> **Exercise input**:
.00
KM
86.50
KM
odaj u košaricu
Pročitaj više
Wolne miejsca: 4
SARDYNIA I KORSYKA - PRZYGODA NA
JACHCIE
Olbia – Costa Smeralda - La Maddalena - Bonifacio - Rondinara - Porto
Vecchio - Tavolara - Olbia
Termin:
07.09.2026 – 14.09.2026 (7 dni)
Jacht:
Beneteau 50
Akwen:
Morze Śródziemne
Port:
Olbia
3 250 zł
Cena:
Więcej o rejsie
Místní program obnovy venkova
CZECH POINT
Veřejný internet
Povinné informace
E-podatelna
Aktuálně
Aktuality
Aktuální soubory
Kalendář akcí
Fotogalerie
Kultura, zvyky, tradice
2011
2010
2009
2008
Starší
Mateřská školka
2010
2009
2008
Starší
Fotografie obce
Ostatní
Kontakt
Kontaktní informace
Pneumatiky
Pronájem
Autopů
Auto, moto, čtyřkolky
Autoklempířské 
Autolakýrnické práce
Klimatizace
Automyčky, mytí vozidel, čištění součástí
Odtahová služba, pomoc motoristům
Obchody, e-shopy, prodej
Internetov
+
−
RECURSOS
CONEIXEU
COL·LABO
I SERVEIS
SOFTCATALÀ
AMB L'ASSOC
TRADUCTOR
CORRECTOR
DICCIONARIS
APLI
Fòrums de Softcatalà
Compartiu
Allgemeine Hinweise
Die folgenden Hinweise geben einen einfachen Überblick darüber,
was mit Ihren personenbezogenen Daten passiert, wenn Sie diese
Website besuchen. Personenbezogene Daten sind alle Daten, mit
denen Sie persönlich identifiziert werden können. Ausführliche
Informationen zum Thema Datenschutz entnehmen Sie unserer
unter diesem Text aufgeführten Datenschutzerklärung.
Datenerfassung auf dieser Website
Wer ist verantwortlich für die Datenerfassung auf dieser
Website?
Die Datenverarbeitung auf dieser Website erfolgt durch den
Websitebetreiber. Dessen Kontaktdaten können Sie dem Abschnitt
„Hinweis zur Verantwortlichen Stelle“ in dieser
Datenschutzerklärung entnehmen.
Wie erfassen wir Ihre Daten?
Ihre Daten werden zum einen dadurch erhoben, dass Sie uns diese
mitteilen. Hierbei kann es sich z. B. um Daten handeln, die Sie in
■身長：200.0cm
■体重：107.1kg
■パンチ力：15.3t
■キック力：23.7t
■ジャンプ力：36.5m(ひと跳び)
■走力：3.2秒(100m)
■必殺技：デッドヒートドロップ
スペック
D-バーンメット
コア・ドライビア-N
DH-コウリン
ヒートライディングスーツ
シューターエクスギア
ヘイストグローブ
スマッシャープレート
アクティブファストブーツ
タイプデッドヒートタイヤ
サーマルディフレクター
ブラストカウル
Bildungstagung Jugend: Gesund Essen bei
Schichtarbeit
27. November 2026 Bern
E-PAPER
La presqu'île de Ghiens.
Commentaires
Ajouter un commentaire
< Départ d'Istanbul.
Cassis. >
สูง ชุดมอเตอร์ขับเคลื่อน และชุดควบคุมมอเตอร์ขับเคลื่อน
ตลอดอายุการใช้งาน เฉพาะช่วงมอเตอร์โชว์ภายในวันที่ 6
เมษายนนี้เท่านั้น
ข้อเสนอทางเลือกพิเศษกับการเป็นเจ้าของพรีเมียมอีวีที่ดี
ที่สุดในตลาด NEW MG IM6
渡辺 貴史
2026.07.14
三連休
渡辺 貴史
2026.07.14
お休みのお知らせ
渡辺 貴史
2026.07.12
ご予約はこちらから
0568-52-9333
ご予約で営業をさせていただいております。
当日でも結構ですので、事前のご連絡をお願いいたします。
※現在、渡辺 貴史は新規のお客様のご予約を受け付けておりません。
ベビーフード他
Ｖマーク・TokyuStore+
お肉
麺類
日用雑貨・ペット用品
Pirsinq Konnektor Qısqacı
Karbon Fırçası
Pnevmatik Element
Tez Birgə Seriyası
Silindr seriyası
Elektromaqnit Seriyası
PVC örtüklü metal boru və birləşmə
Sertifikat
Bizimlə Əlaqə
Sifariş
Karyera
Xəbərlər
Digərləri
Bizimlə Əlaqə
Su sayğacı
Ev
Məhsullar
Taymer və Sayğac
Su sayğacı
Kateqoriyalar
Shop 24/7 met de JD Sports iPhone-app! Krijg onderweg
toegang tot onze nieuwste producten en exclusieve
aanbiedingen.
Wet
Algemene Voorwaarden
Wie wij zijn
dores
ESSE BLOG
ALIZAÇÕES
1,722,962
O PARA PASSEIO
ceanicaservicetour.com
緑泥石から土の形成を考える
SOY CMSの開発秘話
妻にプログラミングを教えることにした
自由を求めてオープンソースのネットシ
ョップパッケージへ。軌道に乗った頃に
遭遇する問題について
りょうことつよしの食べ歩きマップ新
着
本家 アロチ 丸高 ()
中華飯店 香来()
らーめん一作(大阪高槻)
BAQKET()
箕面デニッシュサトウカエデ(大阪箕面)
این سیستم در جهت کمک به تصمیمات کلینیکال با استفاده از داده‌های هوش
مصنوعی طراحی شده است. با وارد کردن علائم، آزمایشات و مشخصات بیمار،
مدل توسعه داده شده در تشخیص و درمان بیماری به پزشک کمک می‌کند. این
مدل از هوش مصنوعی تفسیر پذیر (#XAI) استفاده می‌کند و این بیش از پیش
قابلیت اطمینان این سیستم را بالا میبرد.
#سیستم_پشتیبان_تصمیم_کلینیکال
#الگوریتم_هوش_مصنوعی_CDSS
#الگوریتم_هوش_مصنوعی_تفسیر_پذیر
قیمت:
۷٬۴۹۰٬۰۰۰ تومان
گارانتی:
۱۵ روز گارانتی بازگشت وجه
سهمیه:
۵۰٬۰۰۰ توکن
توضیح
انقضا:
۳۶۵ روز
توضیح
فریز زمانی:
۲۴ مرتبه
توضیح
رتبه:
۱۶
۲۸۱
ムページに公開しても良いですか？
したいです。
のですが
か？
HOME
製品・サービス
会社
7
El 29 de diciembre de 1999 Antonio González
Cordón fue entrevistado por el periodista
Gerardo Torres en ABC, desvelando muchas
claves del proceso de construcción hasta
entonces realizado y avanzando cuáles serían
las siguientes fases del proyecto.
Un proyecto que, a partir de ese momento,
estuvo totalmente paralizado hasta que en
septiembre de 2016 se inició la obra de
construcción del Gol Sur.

> **Required work**: Please give the number of lines above in which the word "داده" appears, without any other text.

> **Response area**: 2